Так мы и разошлись на углу богатой и Морской улиц. Черная капитанша медленно потопала со своими сумками в сторону моря, озираясь и выкрикивая имя сына, а мы стали спускаться к мостику, который уже почти слился с сумеречным воздухом.

Я тоже смотрела по сторонам и, куда бы ни упирался мой взгляд – в смурной малинник, пустые качели в саду, ветки яблони, гнущиеся под тяжестью плодов, тускло-желтый свет окон или в черную дыру еще распахнутой двери, – передо мной все время всплывало лицо с зелеными глазами, твердыми молчаливыми губами и с трагическим знаком черного капитана, не похожее ни на одно лицо, виденное мною, наяву или во сне.

«ТООМААС! ТООМААС!» – все кричала капитанша, как будто искала сбежавшую собаку, и мне стало смешно, что вот, он везде, а она его не видит.

Дом

Никто точно не знает, когда в Руха проложили Советскую улицу.

«Какая разница, – говорили местные эстонцы, – прошлого-то уже не вернешь. Да когда эту махину построили, тогда и проложили, наверное».

И, не оборачиваясь, тыкали большим пальцем за плечо, указывая на махину. В какой бы точке поселка они ни находились, они всегда умудрялись оставлять ее за спиной. Хотя завод, растянувшийся вдоль моря, как горная цепь из грязно-серой породы, запер большую часть залива, он все время ускользал из их поля зрения.

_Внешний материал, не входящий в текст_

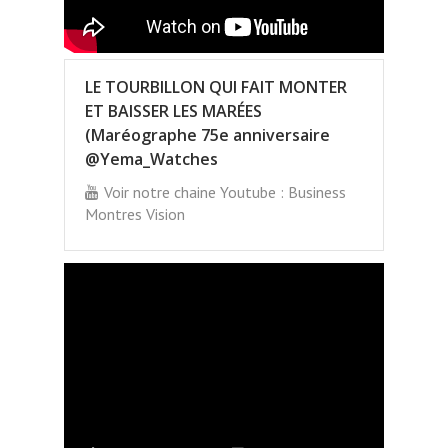
LE TOURBILLON QUI FAIT MONTER
ET BAISSER LES MARÉES
(Maréographe 75e anniversaire
@Yema_Watches
Voir notre chaine Youtube : Business
Montres Vision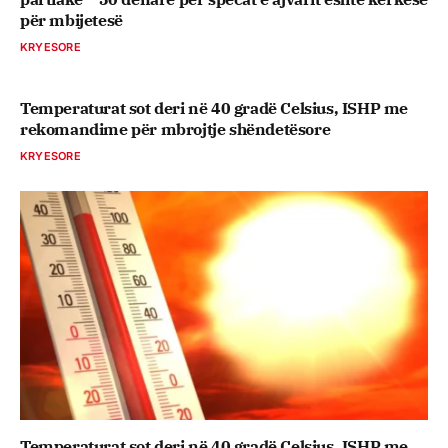
për mbijetesë
KRYESORE
Temperaturat sot deri në 40 gradë Celsius, ISHP me
rekomandime për mbrojtje shëndetësore
KRYESORE
Temperaturat sot deri në 40 gradë Celsius, ISHP me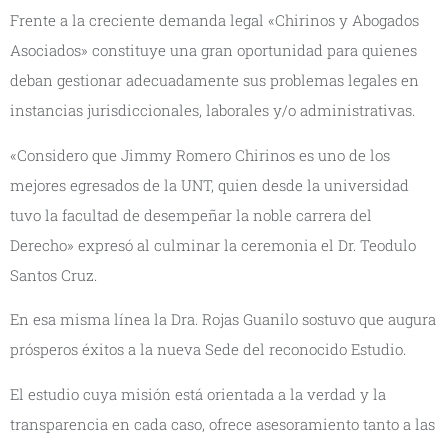
Frente a la creciente demanda legal «Chirinos y Abogados
Asociados» constituye una gran oportunidad para quienes
deban gestionar adecuadamente sus problemas legales en
instancias jurisdiccionales, laborales y/o administrativas.
«Considero que Jimmy Romero Chirinos es uno de los
mejores egresados de la UNT, quien desde la universidad
tuvo la facultad de desempeñar la noble carrera del
Derecho» expresó al culminar la ceremonia el Dr. Teodulo
Santos Cruz.
En esa misma línea la Dra. Rojas Guanilo sostuvo que augura
prósperos éxitos a la nueva Sede del reconocido Estudio.
El estudio cuya misión está orientada a la verdad y la
transparencia en cada caso, ofrece asesoramiento tanto a las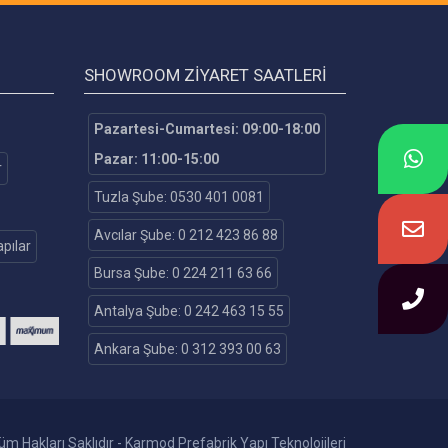
SHOWROOM ZIYARET SAATLERI
Pazartesi-Cumartesi: 09:00-18:00
Pazar: 11:00-15:00
r
Tuzla Şube: 0530 401 0081
Avcılar Şube: 0 212 423 86 88
pılar
Bursa Şube: 0 224 211 63 66
Antalya Şube: 0 242 463 15 55
Ankara Şube: 0 312 393 00 63
m Hakları Saklıdır - Karmod Prefabrik Yapı Teknolojileri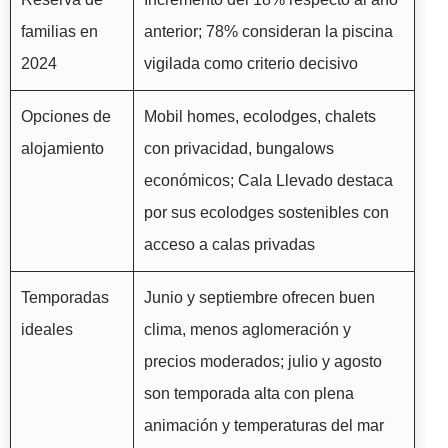
familias en
anterior; 78% consideran la piscina
2024
vigilada como criterio decisivo
Opciones de
Mobil homes, ecolodges, chalets
alojamiento
con privacidad, bungalows
económicos; Cala Llevado destaca
por sus ecolodges sostenibles con
acceso a calas privadas
Temporadas
Junio y septiembre ofrecen buen
ideales
clima, menos aglomeración y
precios moderados; julio y agosto
son temporada alta con plena
animación y temperaturas del mar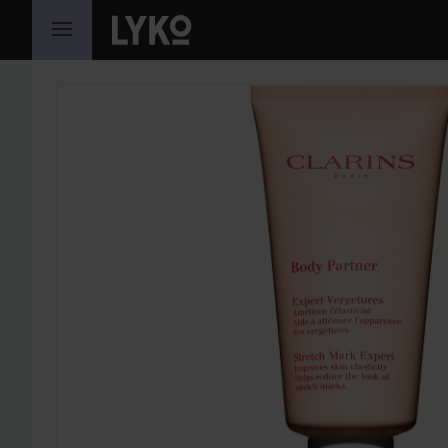
HOPPA TILL INNEHÅLLET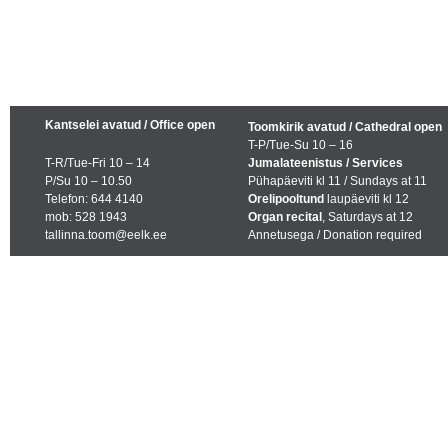
Kantselei avatud / Office open
Toomkirik avatud / Cathedral open
T-P/Tue-Su 10 – 16
T-R/Tue-Fri 10 – 14
Jumalateenistus / Services
P/Su 10 – 10.50
Pühapäeviti kl 11 / Sundays at 11
Telefon: 644 4140
Orelipooltund
laupäeviti kl 12
mob: 528 1943
Organ recital
, Saturdays at 12
tallinna.toom@eelk.ee
Annetusega / Donation required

Потом эстонцы махали рукой – «жить-то надо» – и двигались дальше. Дачникам же было неинтересно, да и некогда думать о прошлом любимого европейского курорта, в который они ездили каждое лето. Они и так были заняты с утра до вечера, добывая продукты в магазине у автобусной станции на полноценный обед с супом, грея в баках на плите воду для стирки, чтобы их дети ходили в Европе в чистых носках, и часами болтая и помешивая в кипящих кастрюлях с черникой и грибами. А у жителей восточного побережья было как-то неохота спрашивать про Советскую улицу. Как будто в этом вопросе таился намек, что, мол, срок истек и пора возвращаться, откуда приехали.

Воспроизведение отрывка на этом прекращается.